Mais le bilan est surtout désastreux sur le plan de ses effets idéologiques - et cela pour plusieurs raisons.
Tout d’abord, la médiatisation des " Ni putes ni soumises " a contribué à entretenir et même à renforcer les stigmates portés par les " putes ", à un moment où celles-ci avaient au contraire besoin de la solidarité des autres femmes, pour affronter les lois Sarkozy qui les fragilisaient, les précarisaient et les criminalisaient.
Le garçon arabe comme bouc émissaire
Ensuite, même si les dirigeantes de " Ni putes ni soumises "s’en défendent, leurs déclarations sont là pour l’attester : elles ont fait passer pour principal message l’idée qu’il existe deux France :
– une France " laïque, républicaine, moderne, égalitaire et émancipée ", qui est blanche de peau, qui vit dans les centre-villes et qui bénéficie des acquis du combat féministe ;
– la France des " quartiers ", soumise à la " loi de la cité " , mélange de machisme traditionnel hérité de parents immigrés et d’intégrisme musulman promu par les " grands frères ".

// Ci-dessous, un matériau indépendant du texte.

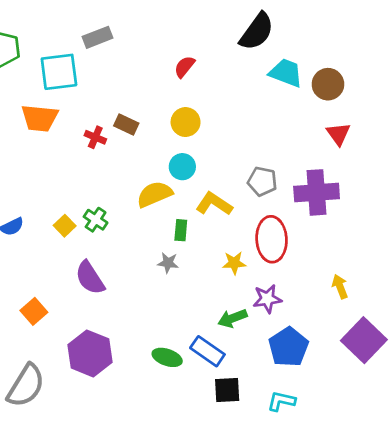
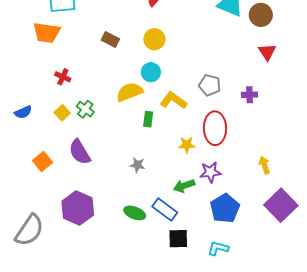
red cross: (95, 137) -> (63, 77), moved
purple cross: (317, 192) -> (250, 95), size x0.5
gray star: (168, 263) -> (137, 165), moved
orange square: (34, 311) -> (42, 161), moved

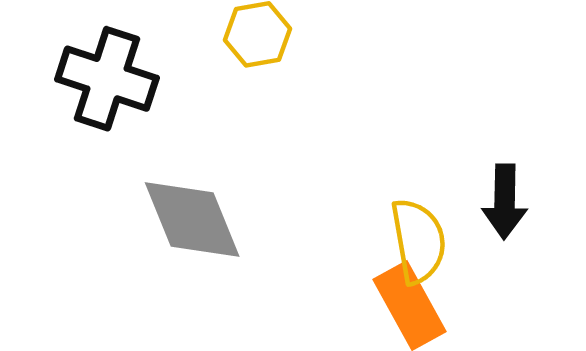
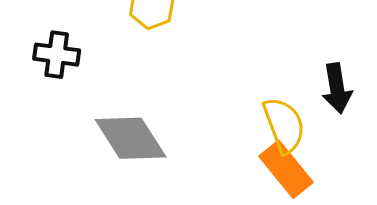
black cross: (107, 79) -> (57, 55), size x0.7

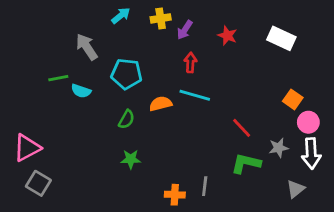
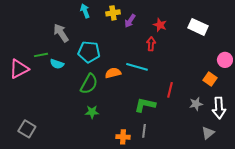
cyan arrow: (121, 16) -> (85, 11), turned -72
red arrow: (190, 63) -> (151, 44), moved
orange square: (293, 99) -> (210, 79), moved
green semicircle: (126, 119) -> (89, 84), size x1.5
pink circle: (308, 122) -> (225, 60), moved
red line: (242, 128) -> (170, 90), turned 56
pink triangle: (27, 148) -> (19, 69), moved
green L-shape: (246, 163) -> (145, 105), moved

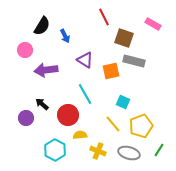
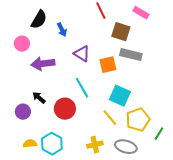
pink rectangle: (153, 24) -> (141, 13), moved
cyan square: (123, 102) -> (120, 96), size x1.5
yellow semicircle: (80, 135) -> (30, 144), moved
green line: (159, 150) -> (159, 134), moved
yellow cross: (98, 151) -> (95, 145), turned -35

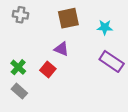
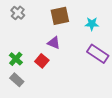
gray cross: (21, 15) -> (18, 13), turned 32

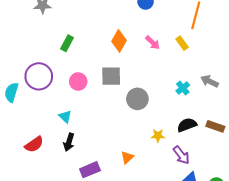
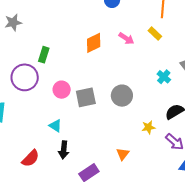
orange diamond: (119, 41) -> (94, 43), turned 45
purple circle: (39, 76) -> (25, 77), moved
gray square: (111, 76) -> (86, 97), moved

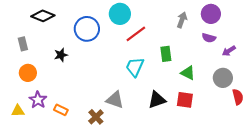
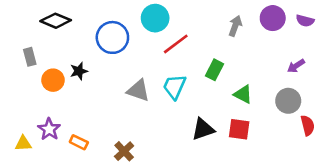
purple semicircle: (209, 38) -> (305, 21), moved
green rectangle: (166, 54) -> (215, 70), turned 35
orange circle: (28, 73) -> (53, 80), moved
gray triangle: (115, 100) -> (138, 90), moved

Dans cette vision du monde, malheureusement reprise à son compte par des militantes féministes de tous horizons, c’est bel et bien toute une population qui se trouve stigmatisée et renvoyée du côté du Mal absolu : on a beau dire que " les intégristes " ne représentent pas " l’immense majorité des musulman-e-s, respectueux de la République ", à la minute d’après on parle de la tyrannie " des grands frères " dans leur ensemble, ou de " l’Omerta " qui règne sur les viols collectifs - autrement dit : d’une complicité de l’ensemble de la population.
Ce n’est finalement rien d’autre qu’un bouc émissaire qui est construit : un groupe social porte sur lui la totalité des fautes de la collectivité, en l’occurrence des problèmes de sexisme qui traversent la société française.
L’oubli du " sexisme d’en haut "
Le bouc émissaire n’est d’ailleurs pas une fin en soi : la mise en accusation d’une minorité n’est qu’un moyen d’innocenter le reste de la collectivité. La France " blanche ", bourgeoise et " non-musulmane " en a fini avec les problèmes de sexisme : tel est le message que les tenants de cette France s’adressent à eux-mêmes tous les soirs à 20h00, à coups de reportages exotiques sur " les tournantes " ou plus largement sur " le sexisme en banlieue ". Le sexisme, c’est les autres. C’est " eux ", pas " nous ".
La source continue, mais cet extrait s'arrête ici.